45. Bölüm (İnanamıyorum!)

9.7K 392 196
                                    

Keyifli okumalar...

°°°

3 hafta sonra...

Hızla ayağa kalkıp lavaboya doğru koşmaya başladım. Elimle ağzımı sıkıca kapattığımda yine o iğrenç tat ağzıma yerleşmişti. Lavaboya girer girmez hemen kusmaya başladım. İçimdeki her şeyi boşalttıktan sonra saçlarımı ellerimle arkada topladım. Nefes alış verişim yavaşlarken aynadan kendime baktım.

Tenim fazlasıyla saralmıştı. Gözlerim her an bayılacak gibi bakıyordu. Hızla başımı iki yana sallayıp elimi yüzümü yıkadım. Son kez aynada kendime bakıp kapıya doğru adımladım. Kapıyı açıp başımı kaldırdığım an gördüğüm kişiyle şoka uğradım. İstemsizce dilimden "Amir?" kelimesi firar etmişti.

Amir endişeyle bana yaklaşıp elini yanağıma koyarak avucunu yanağıma yasladı. Onun hareketlerini dikkatle izlerken "İyi misin? Bedenin buz gibi olmuş." dedi. Elini yanağımdan çekip elimi kavradı.

"Hadi hastaneye gidelim. Çok kötü görünüyorsun." dediğinde kendimi geri çekip itiraz ettim.

"İyiyim. Hastaneye gitmeye gerek yok.
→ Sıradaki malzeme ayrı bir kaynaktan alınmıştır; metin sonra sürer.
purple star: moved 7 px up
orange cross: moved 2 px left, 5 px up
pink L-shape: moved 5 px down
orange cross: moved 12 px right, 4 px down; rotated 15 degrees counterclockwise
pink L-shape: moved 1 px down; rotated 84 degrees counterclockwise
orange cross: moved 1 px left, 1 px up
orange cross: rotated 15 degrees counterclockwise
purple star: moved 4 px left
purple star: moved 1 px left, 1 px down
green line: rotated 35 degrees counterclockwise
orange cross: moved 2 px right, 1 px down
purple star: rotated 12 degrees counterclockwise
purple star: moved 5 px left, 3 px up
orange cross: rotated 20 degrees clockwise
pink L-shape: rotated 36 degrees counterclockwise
Sabah kahvaltı etmediğim için midem bulandı sadece." dediğimde Amir kaşlarını havaya kaldırıp "Canın yemek yemek istemiyor mu?" diye sordu.
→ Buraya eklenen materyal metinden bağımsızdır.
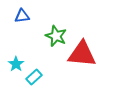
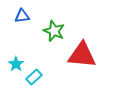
green star: moved 2 px left, 5 px up
red triangle: moved 1 px down
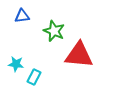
red triangle: moved 3 px left
cyan star: rotated 28 degrees counterclockwise
cyan rectangle: rotated 21 degrees counterclockwise
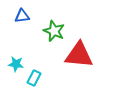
cyan rectangle: moved 1 px down
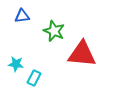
red triangle: moved 3 px right, 1 px up
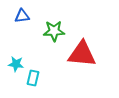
green star: rotated 25 degrees counterclockwise
cyan rectangle: moved 1 px left; rotated 14 degrees counterclockwise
"Yok canım, niye istemesin?! Acil işim var diye erken gelmek zorunda kaldım." dedim yalan söyleyerek. Şuan onunla hastaneye gidip her şeyi riske atamazdım. Eğer düşündüğüm şey olursa, ne yapacağımı bilmiyordum.
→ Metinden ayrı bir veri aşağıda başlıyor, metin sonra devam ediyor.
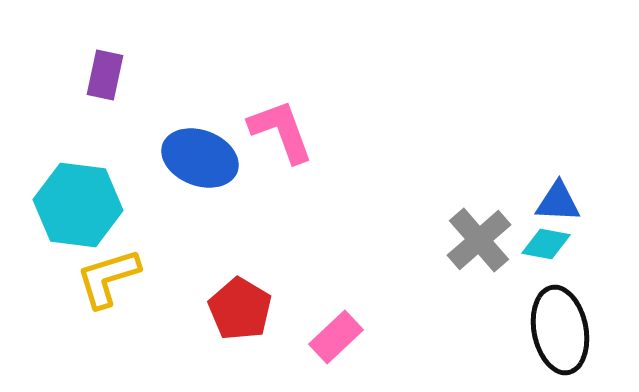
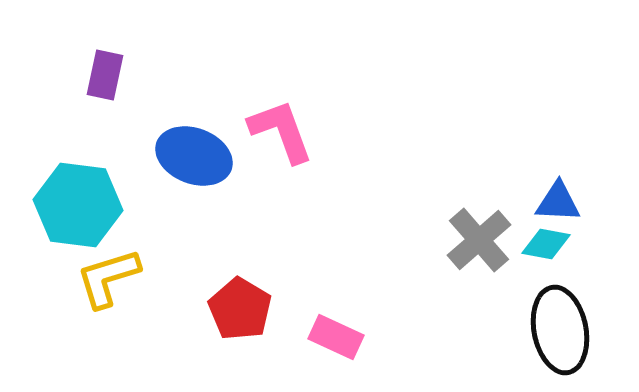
blue ellipse: moved 6 px left, 2 px up
pink rectangle: rotated 68 degrees clockwise
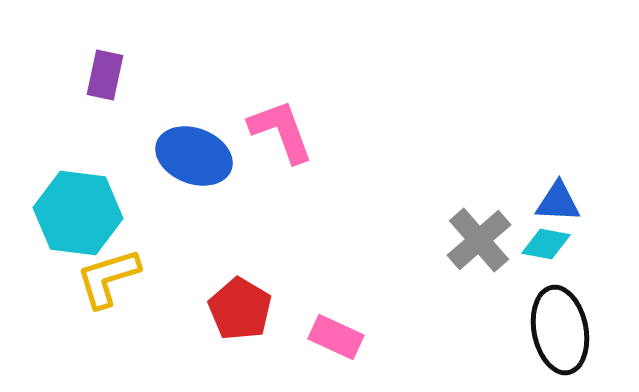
cyan hexagon: moved 8 px down
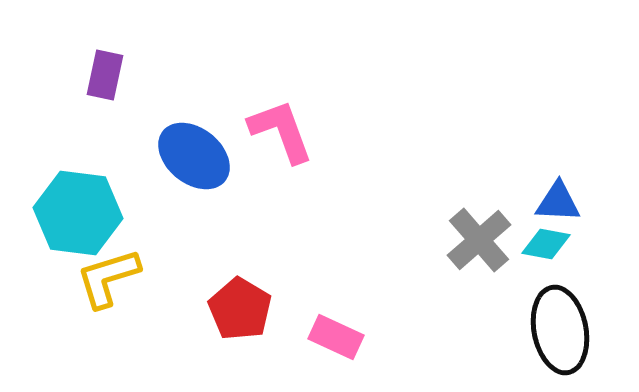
blue ellipse: rotated 18 degrees clockwise
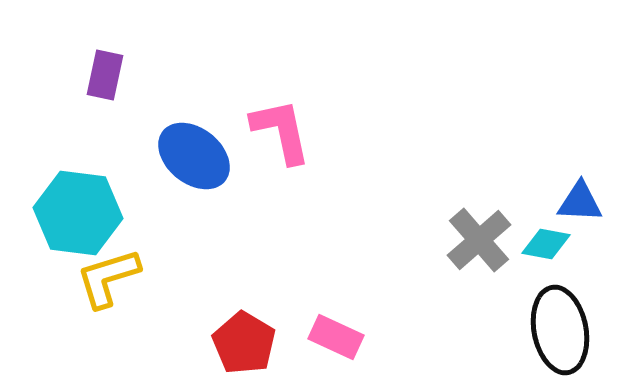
pink L-shape: rotated 8 degrees clockwise
blue triangle: moved 22 px right
red pentagon: moved 4 px right, 34 px down
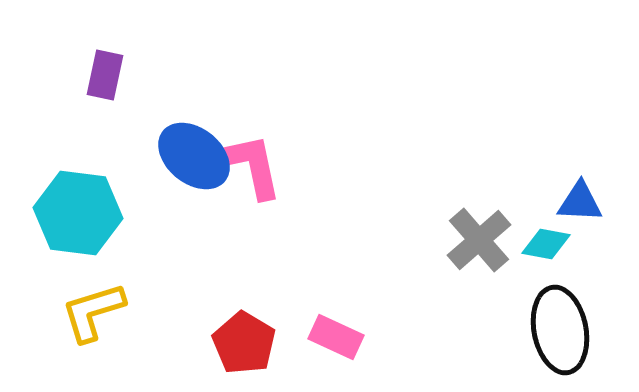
pink L-shape: moved 29 px left, 35 px down
yellow L-shape: moved 15 px left, 34 px down
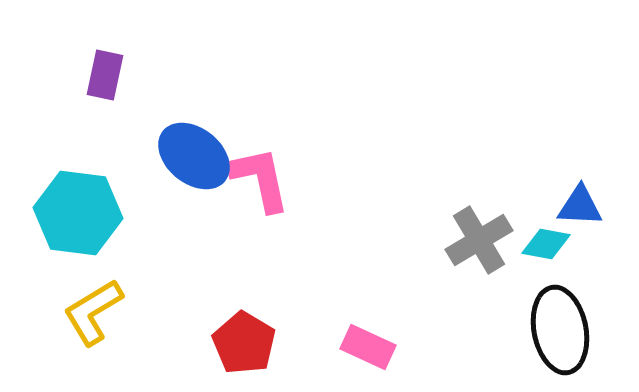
pink L-shape: moved 8 px right, 13 px down
blue triangle: moved 4 px down
gray cross: rotated 10 degrees clockwise
yellow L-shape: rotated 14 degrees counterclockwise
pink rectangle: moved 32 px right, 10 px down
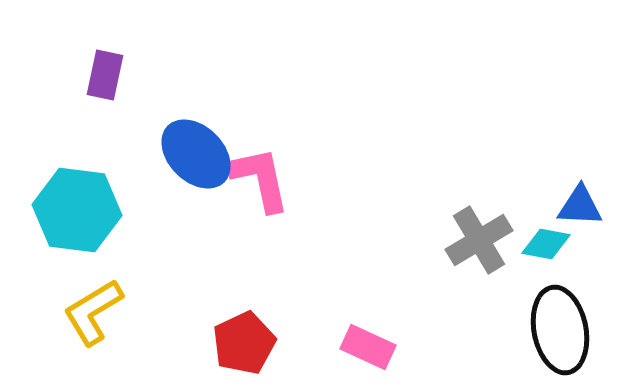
blue ellipse: moved 2 px right, 2 px up; rotated 6 degrees clockwise
cyan hexagon: moved 1 px left, 3 px up
red pentagon: rotated 16 degrees clockwise
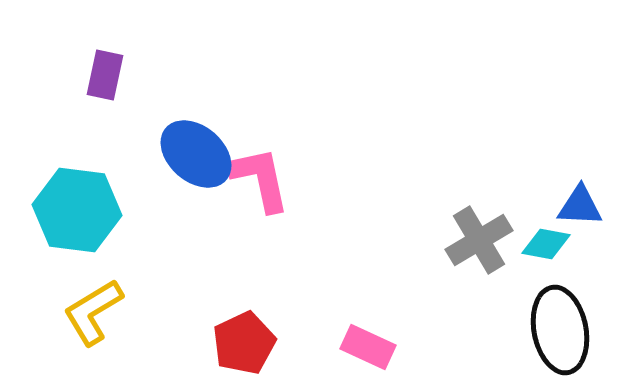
blue ellipse: rotated 4 degrees counterclockwise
Hızla konuyu değiştirip "Senin burada ne işin var? Lavaboda olduğumu nereden bildin?" diye şüpheyle sordum. Tabi ona bunu çok yansıtmadım.

"Seni görmek için gelmiştim. Malûm bu üç haftada -elini yanağıma koyarak- bu güzel yüzünü göremedim. Asistanın koşarak lavaboya gittiğini söylediğinde endişelendim." diye açıklama yaptığında başımı salladım.

Bu üç hafta içersinde Amir'in önemli dosyalarını nerede sakladığını araştırıyorduk. Tüm teşkilat işi gücü bırakmış Amir'in anormal şifrelerini çözmeye çalışıyordu. Her evinde garip şifreler vardı. Saatlerce araştırmama rağmen hiçbir şey bulamıyordum. Benimle ilgili değildi, kendisiyle ilgili değildi. O sayılar ne ile alakalıydı bulmak imkansızdı. Rast gele sayılar olamazdı ya.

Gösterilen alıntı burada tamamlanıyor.